Railway station in Zeulenroda-Triebes, Germany

Zeulenroda unt Bf (Zeulenroda lower station) is a station in Zeulenroda-Triebes on the Werdau–Mehltheuer railway in the German state of Thuringia. In addition to the now disused upper station (Zeulenroda oberen Bahnhof), the town also includes the halt (Haltepunkt) of Triebes.

== History==
The station was opened as Zeulenroda station on 15 November 1883 together with the Werdau–Weida–Mehltheuer railway. It is located in the Zeulenroda district of Untere Haardt. The town railway (Stadtbahn) to central Zeulenroda was opened on 1 September 1914. So there were two stations in Zeulenroda.
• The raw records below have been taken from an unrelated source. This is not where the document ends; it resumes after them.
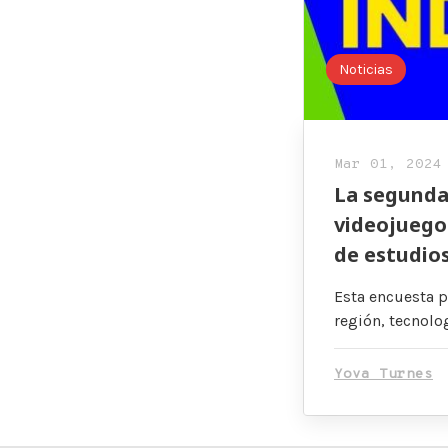
Noticias
Mar 01, 2024
La segunda 
videojuego 
de estudio
Esta encuesta p
región, tecnolo
Yova Turnes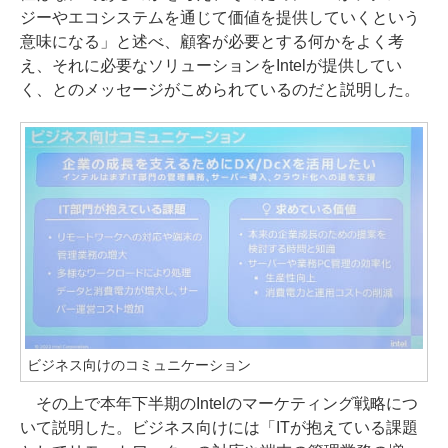
ジーやエコシステムを通じて価値を提供していくという
意味になる」と述べ、顧客が必要とする何かをよく考
え、それに必要なソリューションをIntelが提供してい
く、とのメッセージがこめられているのだと説明した。
ビジネス向けのコミュニケーション
その上で本年下半期のIntelのマーケティング戦略につ
いて説明した。ビジネス向けには「ITが抱えている課題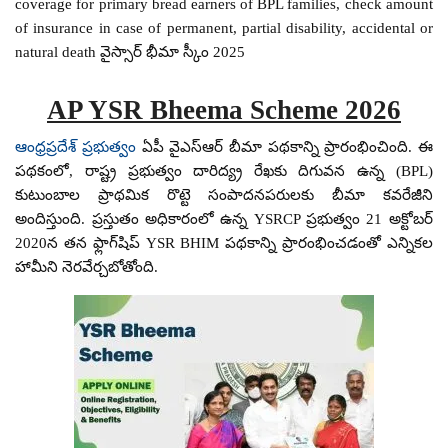
coverage for primary bread earners of BPL families, check amount
of insurance in case of permanent, partial disability, accidental or
natural death వైస్సార్ భీమా స్కీం 2025
AP YSR Bheema Scheme 2026
ఆంధ్రప్రదేశ్ ప్రభుత్వం
ఏపీ వైఎస్ఆర్ బీమా పథకాన్ని ప్రారంభించింది. ఈ
పథకంలో, రాష్ట్ర ప్రభుత్వం దారిద్య్ర రేఖకు దిగువన ఉన్న (BPL)
కుటుంబాల ప్రాథమిక రొట్టె సంపాదనపరులకు బీమా కవరేజీని
అందిస్తుంది. ప్రస్తుతం అధికారంలో ఉన్న YSRCP ప్రభుత్వం 21 అక్టోబర్
2020న తన ఫ్లాగ్‌షిప్ YSR BHIM పథకాన్ని ప్రారంభించడంతో ఎన్నికల
హామీని నెరవేర్చబోతోంది.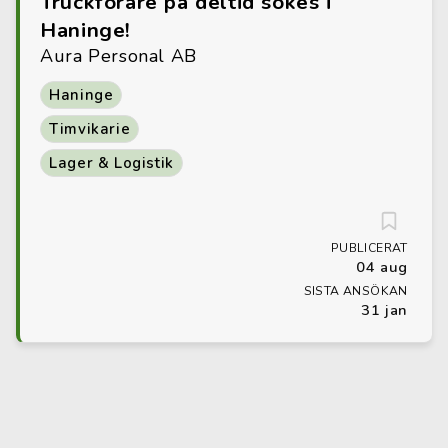
Truckförare på deltid sökes i
Haninge!
Aura Personal AB
Haninge
Timvikarie
Lager & Logistik
PUBLICERAT
04 aug
SISTA ANSÖKAN
31 jan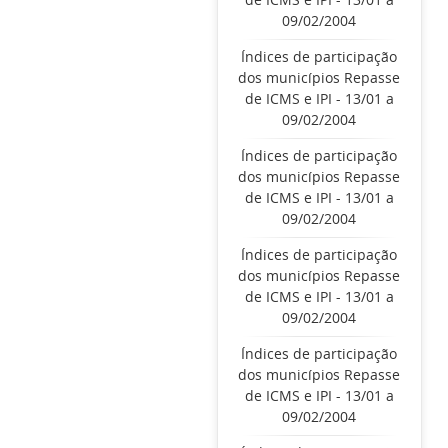
09/02/2004
Índices de participação
dos municípios Repasse
de ICMS e IPI - 13/01 a
09/02/2004
Índices de participação
dos municípios Repasse
de ICMS e IPI - 13/01 a
09/02/2004
Índices de participação
dos municípios Repasse
de ICMS e IPI - 13/01 a
09/02/2004
Índices de participação
dos municípios Repasse
de ICMS e IPI - 13/01 a
09/02/2004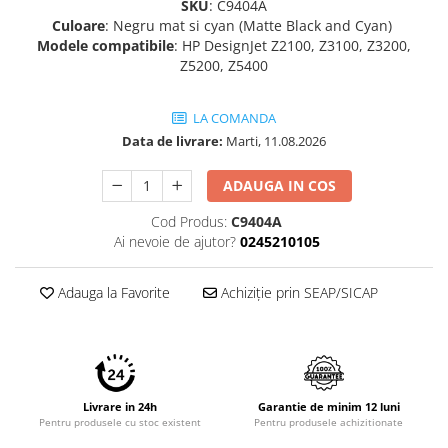
SKU
: C9404A
Imprimante 3D
Culoare
: Negru mat si cyan (Matte Black and Cyan)
Accesorii imprimante 3D
Modele compatibile
: HP DesignJet Z2100, Z3100, Z3200,
Z5200, Z5400
Filament imprimanta 3D
Laptopuri
LA COMANDA
Laptopuri / notebookuri
Data de livrare:
Marti, 11.08.2026
Laptopuri gaming
ADAUGA IN COS
Ultrabookuri
Cod Produs:
C9404A
Laptop-uri 2 in 1
Ai nevoie de ajutor?
0245210105
Accesorii laptop
Mini PC AI
Adauga la Favorite
Achiziție prin SEAP/SICAP
Piese si accesorii
Accesorii Printing
Ribbon
Desktop PC
Livrare in 24h
Garantie de minim 12 luni
Pentru produsele cu stoc existent
Pentru produsele achizitionate
PC Office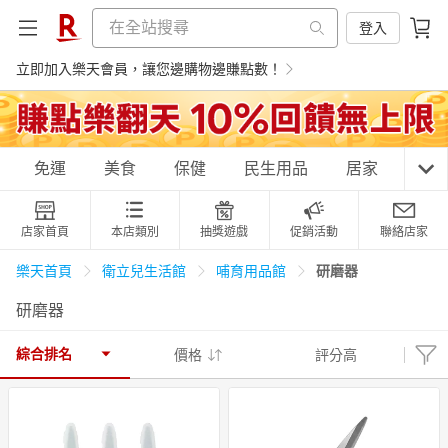
登入
立即加入樂天會員，讓您邊購物邊賺點數！
購物網分類
免運
美食
保健
民生用品
居家
3C
店家首頁
本店類別
抽獎遊戲
促銷活動
聯絡店家
天天免運
美食蛋糕
養生保健
民生用品
研磨器
樂天首頁
衛立兒生活館
哺育用品館
研磨器
居家生活
3C家電
運動休閒
親子玩具
綜合排名
價格
評分高
女裝
男裝
化妝保養
情趣用品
The former station was renamed Zeulenroda unt Bf (short for unterer bahnhof, lower station), the new station near the town centre was given the name on Zeulenroda ob Bf (short for oberer bahnhof, upper station).

Passenger services on the town railway stopped on 1 June 1975, although they resumed in May 1993, before being finally closed on 2 June 1996. A year later, on 31 October 1997, freight traffic also ended on the town railway, so that Zeulenroda unt Bf again operated as a through station.
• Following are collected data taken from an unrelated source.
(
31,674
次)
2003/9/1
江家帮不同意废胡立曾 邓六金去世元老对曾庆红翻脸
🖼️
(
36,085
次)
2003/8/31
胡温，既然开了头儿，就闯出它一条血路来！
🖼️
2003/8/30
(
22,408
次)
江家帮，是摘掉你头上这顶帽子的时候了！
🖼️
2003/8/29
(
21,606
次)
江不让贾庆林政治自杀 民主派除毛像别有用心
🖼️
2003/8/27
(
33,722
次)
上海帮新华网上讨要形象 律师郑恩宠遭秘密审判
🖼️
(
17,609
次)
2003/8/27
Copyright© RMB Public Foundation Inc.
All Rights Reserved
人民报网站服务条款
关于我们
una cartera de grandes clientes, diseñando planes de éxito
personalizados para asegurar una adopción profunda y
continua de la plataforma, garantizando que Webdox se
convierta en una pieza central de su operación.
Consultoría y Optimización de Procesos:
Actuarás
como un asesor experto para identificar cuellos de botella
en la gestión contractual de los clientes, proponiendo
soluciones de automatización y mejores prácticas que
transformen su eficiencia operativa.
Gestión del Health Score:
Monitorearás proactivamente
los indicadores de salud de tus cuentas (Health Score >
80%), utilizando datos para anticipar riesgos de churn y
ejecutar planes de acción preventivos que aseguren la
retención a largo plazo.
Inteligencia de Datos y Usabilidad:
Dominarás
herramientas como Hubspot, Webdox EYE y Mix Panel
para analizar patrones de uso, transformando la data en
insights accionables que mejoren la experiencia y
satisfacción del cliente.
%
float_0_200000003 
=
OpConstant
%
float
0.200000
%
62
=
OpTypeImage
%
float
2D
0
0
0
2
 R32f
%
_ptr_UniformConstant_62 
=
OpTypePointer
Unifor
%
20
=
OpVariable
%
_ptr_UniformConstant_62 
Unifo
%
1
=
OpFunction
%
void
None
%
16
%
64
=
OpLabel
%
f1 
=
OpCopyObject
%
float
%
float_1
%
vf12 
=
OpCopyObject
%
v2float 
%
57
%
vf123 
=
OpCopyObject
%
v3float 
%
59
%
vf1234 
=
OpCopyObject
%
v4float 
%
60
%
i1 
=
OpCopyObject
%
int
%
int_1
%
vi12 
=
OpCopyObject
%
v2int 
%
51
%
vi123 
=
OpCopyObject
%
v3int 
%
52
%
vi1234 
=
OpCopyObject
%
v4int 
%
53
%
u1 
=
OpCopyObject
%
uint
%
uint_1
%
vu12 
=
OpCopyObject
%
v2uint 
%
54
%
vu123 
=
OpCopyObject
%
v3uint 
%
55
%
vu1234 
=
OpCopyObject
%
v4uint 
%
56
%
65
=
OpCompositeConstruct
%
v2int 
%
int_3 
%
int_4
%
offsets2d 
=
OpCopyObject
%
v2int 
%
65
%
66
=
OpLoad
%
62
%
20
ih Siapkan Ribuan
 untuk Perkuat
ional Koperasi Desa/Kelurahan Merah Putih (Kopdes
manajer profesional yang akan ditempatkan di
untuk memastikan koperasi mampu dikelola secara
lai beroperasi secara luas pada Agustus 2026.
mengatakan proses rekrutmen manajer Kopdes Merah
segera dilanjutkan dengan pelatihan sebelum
Although the station is located in Thuringia, the lines were built by the Royal Saxon State Railways (Königlich Sächsische Staatseisenbahnen), so that the brick buildings were built in the typical style of Saxony. The station was equipped with three platforms, a two-storey entrance building with a one-storey annex, a goods shed and head and side loading ramps. Two loading roads were also available for freight transport.

The water loading facility was demolished in 1986. Colour-light signals and a signal box built with Soviet EZMG technology were installed In 1987. The freight shed was demolished in 1996.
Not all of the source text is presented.